Presentation Title

ARMA Models for Detection of Earthquake-Induced Damage in Instrumented Buildings

Abstract

System identification is the process of developing or improving a mathematical representation of a physical system using experimental data. The main advantage of system identification is the improvement of the analytical model of a structure. When performing system identification experiments, it is important to have appropriate input(s) and output(s). The identification task is to identify a model which properly find a map between input and output.

Techniques to identify a model from input and output data typically contain two steps: First, a family of candidate models is chosen and the particular member in this family is determined which satisfactorily describes the observed data. The determination is based on some error criterion such as minimizing the measurement residuals due to the input and output noises. Second, the determined model is transformed to the desired form for further use such as modal parameter identification or controller designs.

Assessing the state of health of structural systems after extreme loadings such as ground motions is a way to determine whether the structure is safe to use or not. A strategy that has great potential for post-earthquake safety assessment is the use of measurements obtained from sensors. Although this idea is immediately appealing, there are many difficulties in transferring the concept to an approach that can operate robustly in the conditions encountered in practice. Some facts worth noting from the outset are:

  • Structures are only partially instrumented; a typical situation is to have instrumentation at the base, the roof, and perhaps one or two intermediate floors.
  • Full characterization of the input is difficult.
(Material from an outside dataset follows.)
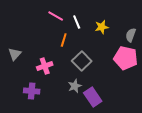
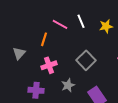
pink line: (56, 16) -> (60, 24), moved
orange line: (64, 40) -> (44, 39), moved
gray star: (75, 86) -> (68, 85), moved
The lack of a full characterization of the input derives from several sources. One that can be easily resolved is lack of sufficient sensors to estimate rocking. A much more difficult one, however, is the fact that the forces that come from interaction of the structure with the soil along basement walls contribute to the input and cannot be readily measured.
  • Measurements are noisy.
  • Damage is a generic term used to describe a perception on the state of a system but is not a directly measurable quantity.

This procedure described has been applied to several buildings of CESMD database and the results are in agreement with the empirical observations from the field in all cases. A data-driven approach for post-earthquake posting of buildings has been done based on the analysis of residuals obtained as differences between measured responses and reference signals computed using a set of observers.

The advantage of implementing this method is that the health state of the structure could be evaluated without needing a model of it. So, the behavior of the structure could be captured just with instrumenting the building, which can be optimized such that with a minimum number of sensors, the response of structure can be predicted for future events.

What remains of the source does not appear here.